Sunday March 29th 2015

Cold turkey Ambien

Cold turkey Ambien

Ambien – also known as zolpidem – is classified as a sedative-hypnotic prescribed to treat short term insomnia. Ambien contains benzodiazepine qualities which affect withdrawal symptoms and can be dangerous if you try to quit Ambien cold turkey.

Here, we review why tapering off Ambien is recommended and how you can plan to get off Ambien slowly. Then, we invite your questions about Ambien detox, withdrawal, Ambien addiction help, or problems with Ambien at the end.

Going cold turkey Ambien?

Going cold turkey off Ambien can be dangerous and is not reccommended. After even a short period of time, Ambien has a high depednecy rate and high potential for abuse. While you may want to quit taking Ambien for the benefit of your health, going cold turkey off Ambien means a rapid reduction of zolpidem in the body. When you do this though your body quickly reacts to the process and depending on the severity of reaction, can be a potentially dangerous process. So what happens when you stop Ambien cold turkey? And what can you expect?

Cold turkey off Ambien

Here’s a simple explanation for what happens when you go cold turkey off Ambien. Since your body can’t compensate for the lack of zolpidem, when you stop Ambien cold turkey, the central nervous system works overtime trying to figure out how it should behave. Your body is flooded with chemical information. Additionally, the intensity of a cold turkey withdrawal is greater than when you choose to withdrawal with a taper. But what can happen exactly?
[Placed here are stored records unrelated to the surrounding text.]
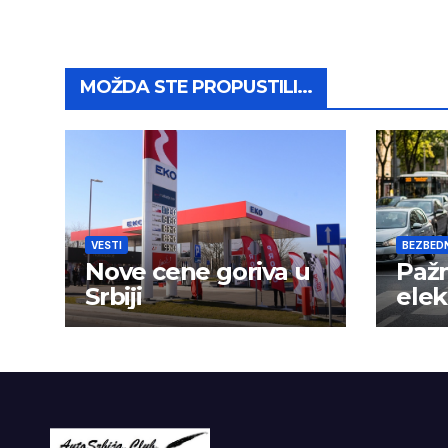
MOŽDA STE PROPUSTILI...
VESTI
BEZBED
Nove cene goriva u
Pažn
Srbiji
elek
nije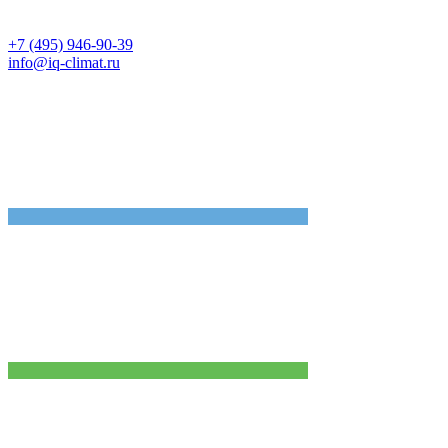
+7 (495) 946-90-39
info@iq-climat.ru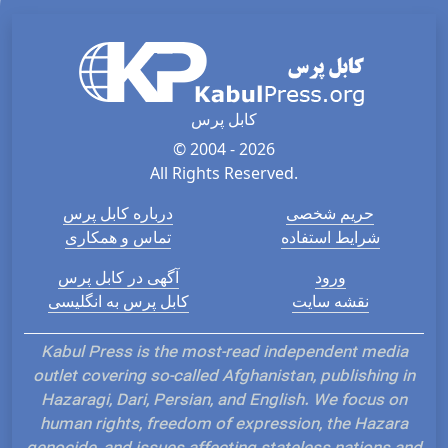
کابل پرس
© 2004 - 2026
All Rights Reserved.
حریم شخصی
درباره کابل پرس
شرایط استفاده
تماس و همکاری
ورود
آگهی در کابل پرس
نقشه سایت
کابل پرس به انگلیسی
Kabul Press is the most-read independent media
outlet covering so-called Afghanistan, publishing in
Hazaragi, Dari, Persian, and English. We focus on
human rights, freedom of expression, the Hazara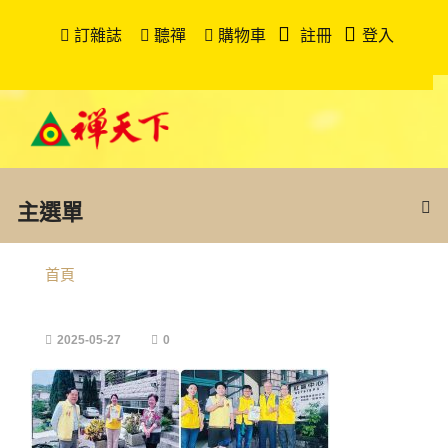
訂雜誌
聽禪
購物車
註冊
登入
主選單
首頁
2025-05-27
0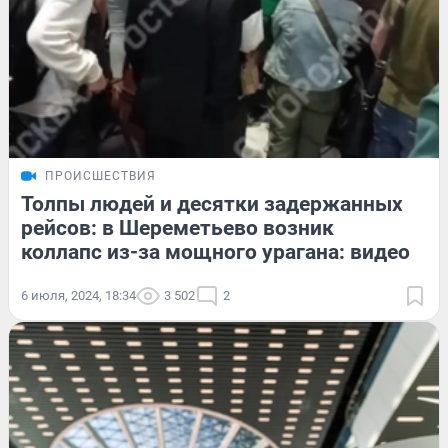
ПРОИСШЕСТВИЯ
Толпы людей и десятки задержанных
рейсов: в Шереметьево возник
коллапс из-за мощного урагана: видео
6 июля, 2024, 18:34
3 502
2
Cold turkey Ambien withdrawal

When you stop taking Ambien, withdrawal usually starts about 4 hours after the last dose of Ambien has worn off. Acute symptoms of withdrawal can peak and last a couple of days after peak withdrawal. The severity of withdrawal should start to even out in about a week. At this time you should begin to feel normal. However, after a few weeks you might experience continued mood swing, nightmares, and insomnia which can last longer than a few weeks. Other possible withdraw from Ambien symptoms  include:

  • abdominal cramps
  • anxiety
  • apprehension
  • convulsions
  • dysphoria (extreme dissatisfaction with life)
  • exacerbated insomnia
  • fatigue
  • fear
  • hallucinations
  • mood changes
  • muscle cramps
  • nausea
  • nightmares
  • panic attacks
  • shaking
  • sweating
  • tremors
  • vomiting

Note that if you experience physical dependence to Ambien you may have a harder and longer time during withdrawal.

Stopping Ambien cold turkey risks

Stopping Ambien cold turkey can be dangerous because of possible rebound insomnia. You can also have extreme nightmare and panic attacks which can be severe and compromising your health. Convulsions, fatigue, lightheadedness, nervousness, and panic attacks are also more prevalent when you go cold turkey off Ambien. Additionally, consider that a cold turkey Ambien withdrawal can be so uncomfortable that you start taking Ambien again to avoid it. If this is the case, plan withdrawal carefully and talk to a doctor to learn strategies that can help you through the process.

Quitting Ambien cold turkey

Ambien can be a scary drug to stop suddenly. And in order to quit Ambien cold turkey, it would be ideal if you are in optimal health and that you have no compromising health conditions which would adversely affect your cold turkey withdrawal. If you can make sure you take care of your insomnia or have other ways to take care of it may be helpful for when withdrawal occurs. Withdrawal can bring up a lot of things you’re not prepared for and having all the available information to make the process as easy as possible is also important. Nonetheless, always consult with your prescribing doctor for medical advice before starting to quit Ambien cold turkey.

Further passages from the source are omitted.